# YOUR INSTRUCTIONS:
Give back the full listing as written. No pictures go with it.

___ RECORDS FOR THIS TASK ___

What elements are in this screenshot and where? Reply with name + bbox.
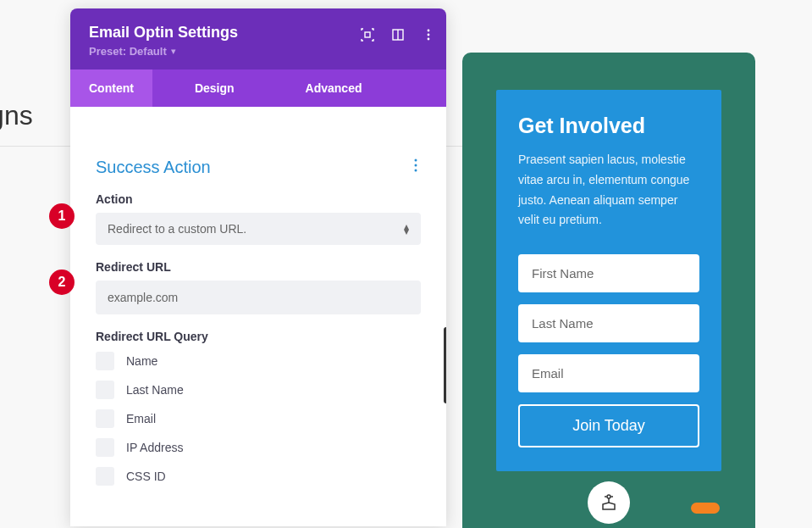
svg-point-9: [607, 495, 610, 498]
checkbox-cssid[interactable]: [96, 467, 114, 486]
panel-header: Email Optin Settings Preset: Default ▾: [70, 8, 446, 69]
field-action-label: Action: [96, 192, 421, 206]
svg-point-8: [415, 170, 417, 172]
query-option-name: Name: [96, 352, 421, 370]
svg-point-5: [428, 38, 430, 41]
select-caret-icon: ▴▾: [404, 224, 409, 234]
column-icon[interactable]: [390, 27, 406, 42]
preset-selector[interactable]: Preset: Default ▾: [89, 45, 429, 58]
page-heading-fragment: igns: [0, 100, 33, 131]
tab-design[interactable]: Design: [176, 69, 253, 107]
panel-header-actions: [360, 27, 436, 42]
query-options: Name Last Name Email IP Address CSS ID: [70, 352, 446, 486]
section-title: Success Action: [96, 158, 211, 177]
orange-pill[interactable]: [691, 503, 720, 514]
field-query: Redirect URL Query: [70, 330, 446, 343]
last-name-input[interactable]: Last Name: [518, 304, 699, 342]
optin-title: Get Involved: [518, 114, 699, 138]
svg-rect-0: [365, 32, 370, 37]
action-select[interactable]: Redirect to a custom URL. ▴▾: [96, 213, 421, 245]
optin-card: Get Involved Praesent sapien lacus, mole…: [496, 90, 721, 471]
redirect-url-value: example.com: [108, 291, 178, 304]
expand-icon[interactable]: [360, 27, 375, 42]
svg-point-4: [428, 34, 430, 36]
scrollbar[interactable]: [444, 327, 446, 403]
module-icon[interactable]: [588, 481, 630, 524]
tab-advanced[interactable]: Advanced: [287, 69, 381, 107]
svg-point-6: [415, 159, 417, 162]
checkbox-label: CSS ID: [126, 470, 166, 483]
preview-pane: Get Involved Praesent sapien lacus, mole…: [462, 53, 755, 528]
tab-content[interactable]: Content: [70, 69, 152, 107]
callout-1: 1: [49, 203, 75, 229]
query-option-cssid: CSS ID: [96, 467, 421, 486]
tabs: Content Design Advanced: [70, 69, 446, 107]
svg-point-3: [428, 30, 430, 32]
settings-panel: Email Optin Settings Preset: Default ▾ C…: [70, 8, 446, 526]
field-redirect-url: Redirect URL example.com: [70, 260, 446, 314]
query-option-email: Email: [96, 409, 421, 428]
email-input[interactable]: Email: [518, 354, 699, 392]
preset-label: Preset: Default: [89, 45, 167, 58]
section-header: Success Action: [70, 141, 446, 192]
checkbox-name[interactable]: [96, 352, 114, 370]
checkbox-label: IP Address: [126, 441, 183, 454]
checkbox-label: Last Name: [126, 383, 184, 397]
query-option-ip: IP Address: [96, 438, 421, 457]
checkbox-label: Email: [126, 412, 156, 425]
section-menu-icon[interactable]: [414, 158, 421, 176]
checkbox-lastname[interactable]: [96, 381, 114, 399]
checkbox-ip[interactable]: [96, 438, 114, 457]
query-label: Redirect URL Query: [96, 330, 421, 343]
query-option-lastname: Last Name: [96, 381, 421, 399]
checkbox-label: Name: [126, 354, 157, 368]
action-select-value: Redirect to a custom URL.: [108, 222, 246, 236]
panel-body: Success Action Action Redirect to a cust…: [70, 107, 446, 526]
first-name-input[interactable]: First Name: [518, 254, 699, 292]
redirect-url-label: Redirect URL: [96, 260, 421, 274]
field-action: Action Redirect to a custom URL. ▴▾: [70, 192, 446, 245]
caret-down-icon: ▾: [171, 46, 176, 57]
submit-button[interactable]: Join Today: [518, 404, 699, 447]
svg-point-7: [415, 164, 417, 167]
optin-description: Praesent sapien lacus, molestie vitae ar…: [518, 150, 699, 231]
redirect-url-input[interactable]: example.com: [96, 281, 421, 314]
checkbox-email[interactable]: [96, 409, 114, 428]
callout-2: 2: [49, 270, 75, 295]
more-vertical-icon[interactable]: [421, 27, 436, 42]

___

# ANSWER TO THE EXERCISE:
What elements are in this screenshot and where? Reply with name + bbox.
svg-point-9: [607, 495, 610, 498]
checkbox-cssid[interactable]: [96, 467, 114, 486]
panel-header: Email Optin Settings Preset: Default ▾: [70, 8, 446, 69]
field-action-label: Action: [96, 192, 421, 206]
svg-point-8: [415, 170, 417, 172]
query-option-name: Name: [96, 352, 421, 370]
svg-point-5: [428, 38, 430, 41]
select-caret-icon: ▴▾: [404, 224, 409, 234]
column-icon[interactable]: [390, 27, 406, 42]
preset-selector[interactable]: Preset: Default ▾: [89, 45, 429, 58]
page-heading-fragment: igns: [0, 100, 33, 131]
tab-design[interactable]: Design: [176, 69, 253, 107]
panel-header-actions: [360, 27, 436, 42]
query-options: Name Last Name Email IP Address CSS ID: [70, 352, 446, 486]
section-title: Success Action: [96, 158, 211, 177]
orange-pill[interactable]: [691, 503, 720, 514]
field-query: Redirect URL Query: [70, 330, 446, 343]
last-name-input[interactable]: Last Name: [518, 304, 699, 342]
optin-title: Get Involved: [518, 114, 699, 138]
svg-rect-0: [365, 32, 370, 37]
action-select[interactable]: Redirect to a custom URL. ▴▾: [96, 213, 421, 245]
optin-card: Get Involved Praesent sapien lacus, mole…: [496, 90, 721, 471]
redirect-url-value: example.com: [108, 291, 178, 304]
expand-icon[interactable]: [360, 27, 375, 42]
svg-point-4: [428, 34, 430, 36]
scrollbar[interactable]: [444, 327, 446, 403]
module-icon[interactable]: [588, 481, 630, 524]
tab-advanced[interactable]: Advanced: [287, 69, 381, 107]
svg-point-6: [415, 159, 417, 162]
checkbox-label: CSS ID: [126, 470, 166, 483]
preview-pane: Get Involved Praesent sapien lacus, mole…: [462, 53, 755, 528]
tab-content[interactable]: Content: [70, 69, 152, 107]
callout-1: 1: [49, 203, 75, 229]
query-option-cssid: CSS ID: [96, 467, 421, 486]
tabs: Content Design Advanced: [70, 69, 446, 107]
svg-point-3: [428, 30, 430, 32]
settings-panel: Email Optin Settings Preset: Default ▾ C…: [70, 8, 446, 526]
field-redirect-url: Redirect URL example.com: [70, 260, 446, 314]
query-option-email: Email: [96, 409, 421, 428]
email-input[interactable]: Email: [518, 354, 699, 392]
preset-label: Preset: Default: [89, 45, 167, 58]
section-header: Success Action: [70, 141, 446, 192]
checkbox-name[interactable]: [96, 352, 114, 370]
checkbox-label: IP Address: [126, 441, 183, 454]
checkbox-label: Last Name: [126, 383, 184, 397]
query-option-ip: IP Address: [96, 438, 421, 457]
checkbox-label: Email: [126, 412, 156, 425]
section-menu-icon[interactable]: [414, 158, 421, 176]
checkbox-lastname[interactable]: [96, 381, 114, 399]
checkbox-ip[interactable]: [96, 438, 114, 457]
query-label: Redirect URL Query: [96, 330, 421, 343]
query-option-lastname: Last Name: [96, 381, 421, 399]
checkbox-label: Name: [126, 354, 157, 368]
action-select-value: Redirect to a custom URL.: [108, 222, 246, 236]
panel-body: Success Action Action Redirect to a cust…: [70, 107, 446, 526]
first-name-input[interactable]: First Name: [518, 254, 699, 292]
redirect-url-label: Redirect URL: [96, 260, 421, 274]
field-action: Action Redirect to a custom URL. ▴▾: [70, 192, 446, 245]
caret-down-icon: ▾: [171, 46, 176, 57]
submit-button[interactable]: Join Today: [518, 404, 699, 447]
svg-point-7: [415, 164, 417, 167]
optin-description: Praesent sapien lacus, molestie vitae ar…: [518, 150, 699, 231]
redirect-url-input[interactable]: example.com: [96, 281, 421, 314]
checkbox-email[interactable]: [96, 409, 114, 428]
callout-2: 2: [49, 270, 75, 295]
more-vertical-icon[interactable]: [421, 27, 436, 42]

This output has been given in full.